San Diego

UC to Cap Out-of-State Enrollment at Flagship Campuses: Report

The University of California will cap out-of-state enrollment at current levels next year for several of its campuses, including Berkeley and Los Angeles, UC President Janet Napolitano told a newspaper on Tuesday.

“It’s good to have a mix of international and out-of-state students on the campuses. That’s the world these students are going to graduate into,” Napolitano told The Sacramento Bee’s editorial board. “The question is how much of a good thing is it, and how much is an appropriate number?”

In November 2014, State Assembly Speaker Toni G. Atkins (D-San Diego) had issued several plans to avoid a UC tuition hike, and one of those ideas was to cap 2014-15 out-of-state enrollment levels.

The UC system has faced a slew of state budget cuts over the last several years, and so, the entire public university system tried to recruit outside California. Out-of-state undergraduates must pay about $36,000 a year in tuition to attend UC, compared to Californians who pay $13,200, according to the admissions office. 

But as the Sacramento Bee reported, nonresident enrollment has reached about 15 percent systemwide, and more than 20 percent at the flagship campuses in Berkeley and Los Angeles, the university has come under increasing criticism for squeezing out the students the system was mandated to teach beginning in the 1950s.
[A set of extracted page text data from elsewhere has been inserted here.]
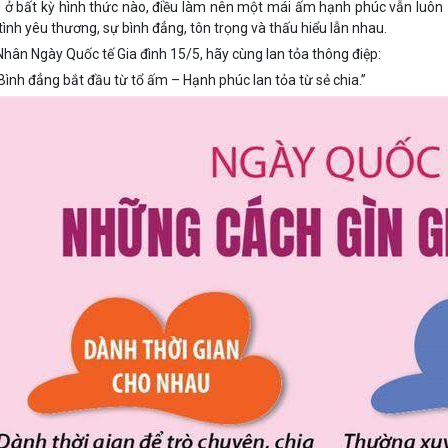
 ở bất kỳ hình thức nào, điều làm nên một mái ấm hạnh phúc vẫn luôn
 tình yêu thương, sự bình đẳng, tôn trọng và thấu hiểu lẫn nhau.
Nhân Ngày Quốc tế Gia đình 15/5, hãy cùng lan tỏa thông điệp:
“Bình đẳng bắt đầu từ tổ ấm – Hạnh phúc lan tỏa từ sẻ chia.”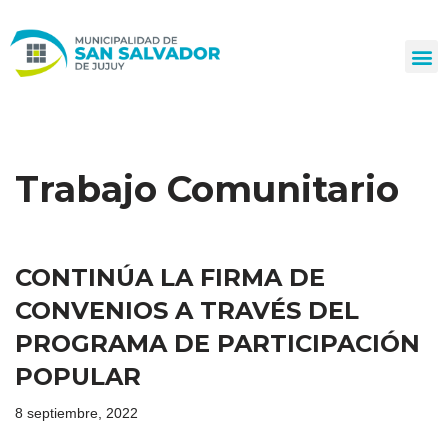
Ir
al
contenido
Trabajo Comunitario
CONTINÚA LA FIRMA DE
CONVENIOS A TRAVÉS DEL
PROGRAMA DE PARTICIPACIÓN
POPULAR
8 septiembre, 2022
In January, Gov. Jerry Brown added an out-of-state enrollment cap to his budget proposal that would grant UC a 4 percent increase in state funding. Since then, Napolitano and Brown have met several times as a “committee of two” to discuss the university’s finances and a controversial proposed tuition increase.

As of spring 2015, the University of California has 10 campuses, a combined student body of 238,700 students.